Die Welt zu verbessern ist echt wichtig,
das sollte jeder versteh’n,
aber es kann nicht Sinn der Sache sein,
das völlig verbissen zu seh’n.

Ich knicke doch nicht ein, ich beuge mich nur leicht,
die Schmerzgrenze ist noch lange nicht erreicht.
Es ist doch nichts verloren, geschweige denn zu spät,
denn ich bin keiner, der seine Ideale verrät.
Ich würde nie behaupten: Meine Ziele war’n verkehrt.
Ich merke nur, dass ich realistischer werd.

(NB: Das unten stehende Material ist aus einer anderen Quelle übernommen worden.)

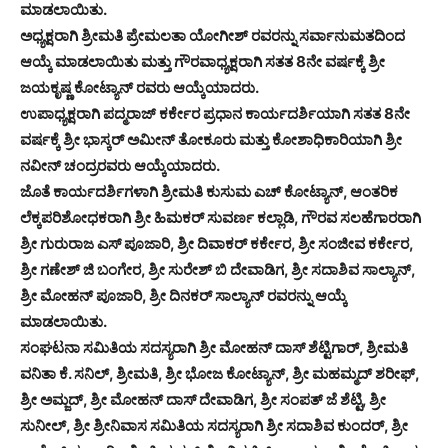
ಮಾಡಲಾಯಿತು.
ಅಧ್ಯಕ್ಷರಾಗಿ ಶ್ರೀಮತಿ ಪ್ರೇಮಲತಾ ಯೋಗೀಶ್ ರವರನ್ನು ಸರ್ವಾನುಮತದಿಂದ
ಆಯ್ಕೆ ಮಾಡಲಾಯಿತು ಮತ್ತು ಗೌರವಾಧ್ಯಕ್ಷರಾಗಿ ಸತತ 8ನೇ ವರ್ಷಕ್ಕೆ ಶ್ರೀ
ಜಯಕೃಷ್ಣ ಕೋಟ್ಯಾನ್ ರವರು ಆಯ್ಕೆಯಾದರು.
ಉಪಾಧ್ಯಕ್ಷರಾಗಿ ಪದ್ಮರಾಜ್ ಕರ್ಕೇರ ಪ್ರಧಾನ ಕಾರ್ಯದರ್ಶಿಯಾಗಿ ಸತತ 8ನೇ
ವರ್ಷಕ್ಕೆ ಶ್ರೀ ಭಾಸ್ಕರ್ ಅಮೀನ್ ತೋಕೂರು ಮತ್ತು ಕೋಶಾಧಿಕಾರಿಯಾಗಿ ಶ್ರೀ
ನವೀನ್ ಚಂದ್ರರವರು ಆಯ್ಕೆಯಾದರು.
ಜೊತೆ ಕಾರ್ಯದರ್ಶಿಗಳಾಗಿ ಶ್ರೀಮತಿ ಕುಸುಮ ಎಚ್ ಕೋಟ್ಯಾನ್, ಆಂತರಿಕ
ಲೆಕ್ಕಪರಿಶೋಧಕರಾಗಿ ಶ್ರೀ ಹಿಮಕರ್ ಸುವರ್ಣ ಕಲ್ಲಾಡಿ, ಗೌರವ ಸಲಹೆಗಾರರಾಗಿ
ಶ್ರೀ ಗುರುರಾಜ ಎಸ್ ಪೂಜಾರಿ, ಶ್ರೀ ದಿವಾಕರ್ ಕರ್ಕೇರ, ಶ್ರೀ ಸಂಜೀವ ಕರ್ಕೇರ,
ಶ್ರೀ ಗಣೇಶ್ ಜಿ ಬಂಗೇರ, ಶ್ರೀ ಸುರೇಶ್ ಬಿ ದೇವಾಡಿಗ, ಶ್ರೀ ಸದಾಶಿವ ಸಾಲ್ಯಾನ್,
ಶ್ರೀ ಮೋಹನ್ ಪೂಜಾರಿ, ಶ್ರೀ ದಿನಕರ್ ಸಾಲ್ಯಾನ್ ರವರನ್ನು ಆಯ್ಕೆ
ಮಾಡಲಾಯಿತು.
ಸಂಘಟನಾ ಸಮಿತಿಯ ಸದಸ್ಯರಾಗಿ ಶ್ರೀ ಮೋಹನ್ ದಾಸ್ ಶೆಟ್ಟಿಗಾರ್, ಶ್ರೀಮತಿ
ವನಿತಾ ಕೆ. ಸನಿಲ್, ಶ್ರೀಮತಿ, ಶ್ರೀ ಭೋಜ ಕೋಟ್ಯಾನ್, ಶ್ರೀ ಮಹಮ್ಮದ್ ಶರೀಫ್,
ಶ್ರೀ ಅಮ್ಜದ್, ಶ್ರೀ ಮೋಹನ್ ದಾಸ್ ದೇವಾಡಿಗ, ಶ್ರೀ ಸಂಪತ್ ಜೆ ಶೆಟ್ಟಿ, ಶ್ರೀ
ಸುನೀಲ್, ಶ್ರೀ ಶ್ರೀನಿವಾಸ ಸಮಿತಿಯ ಸದಸ್ಯರಾಗಿ ಶ್ರೀ ಸದಾಶಿವ ಕುಂದರ್, ಶ್ರೀ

Ich geb zu, ich finde den Gedanken schön,
es mir privat bequem einzurichten,
beim Eigenheim würd’ ich auf die große Küche
und den Garten nicht verzichten.
Doch erstmal muss ich darauf hinarbeiten,
um das alles bezahlen zu können.
Und hab ich mir das irgendwann verdient,
darf ich’s mir – wie ich finde – auch gönnen.
Engagement für Mensch und Natur
und politische Demonstrationen
unterstütze ich gerne, aber zwischendurch
muss ich mich doch auch mal schonen.
Die Welt zu verbessern finde ich super
und ist ein hehres Ziel!
Doch kann ich nicht immer auf alles achten,
das wird mir auf Dauer zu viel.

Ich knicke doch nicht ein, ich beuge mich nur leicht,
die Schmerzgrenze ist noch lange nicht erreicht.
Es ist doch nichts verloren, geschweige denn zu spät,
denn ich bin keiner, der seine Ideale verrät.
Ich würde nie behaupten: Meine Ziele war’n verkehrt.
Ich merke nur, dass ich realistischer werd.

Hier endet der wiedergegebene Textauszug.